Saved entries
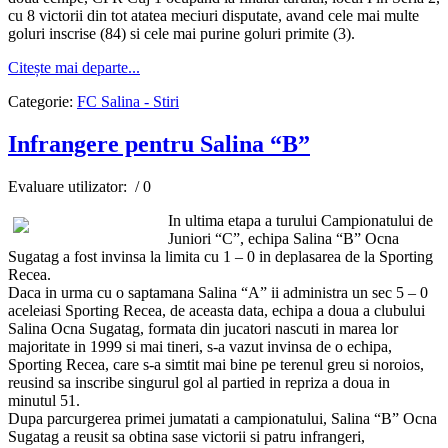
cu 8 victorii din tot atatea meciuri disputate, avand cele mai multe
goluri inscrise (84) si cele mai purine goluri primite (3).
Citește mai departe...
Categorie:
FC Salina - Stiri
Infrangere pentru Salina “B”
Evaluare utilizator:
/ 0
In ultima etapa a turului Campionatului de
Juniori “C”, echipa Salina “B” Ocna
Sugatag a fost invinsa la limita cu 1 – 0 in deplasarea de la Sporting
Recea.
Daca in urma cu o saptamana Salina “A” ii administra un sec 5 – 0
aceleiasi Sporting Recea, de aceasta data, echipa a doua a clubului
Salina Ocna Sugatag, formata din jucatori nascuti in marea lor
majoritate in 1999 si mai tineri, s-a vazut invinsa de o echipa,
Sporting Recea, care s-a simtit mai bine pe terenul greu si noroios,
reusind sa inscribe singurul gol al partied in repriza a doua in
minutul 51.
Dupa parcurgerea primei jumatati a campionatului, Salina “B” Ocna
Sugatag a reusit sa obtina sase victorii si patru infrangeri,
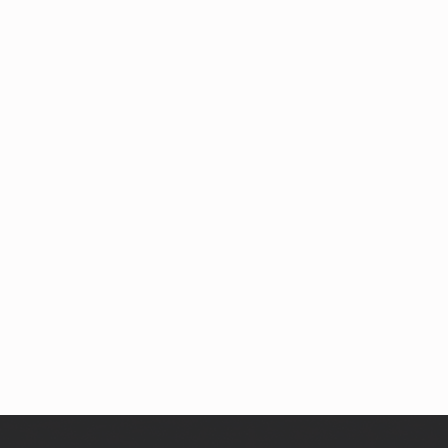
Skip back to main navigation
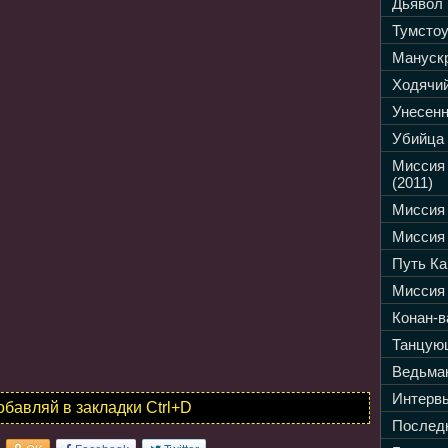
Дьявол 
Тумстоу
Манускр
Ходячий
Унесенн
Убийца 
Миссия
(2011)
Миссия 
Миссия 
Путь Ка
Миссия 
Конан-в
Танцующ
Ведьмак
Интервь
обавляй в закладки Ctrl+D
Последн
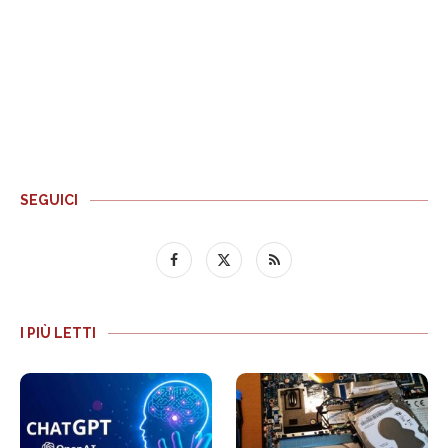
SEGUICI
I PIÙ LETTI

### Problem statement
Reproduce verbatim every line starting at the line that holds "обавляй в закладки Ctrl+D" and ending with the final line of the data; omit the pictures.

### Written solution
обавляй в закладки Ctrl+D
Последн
SEGUICI
I PIÙ LETTI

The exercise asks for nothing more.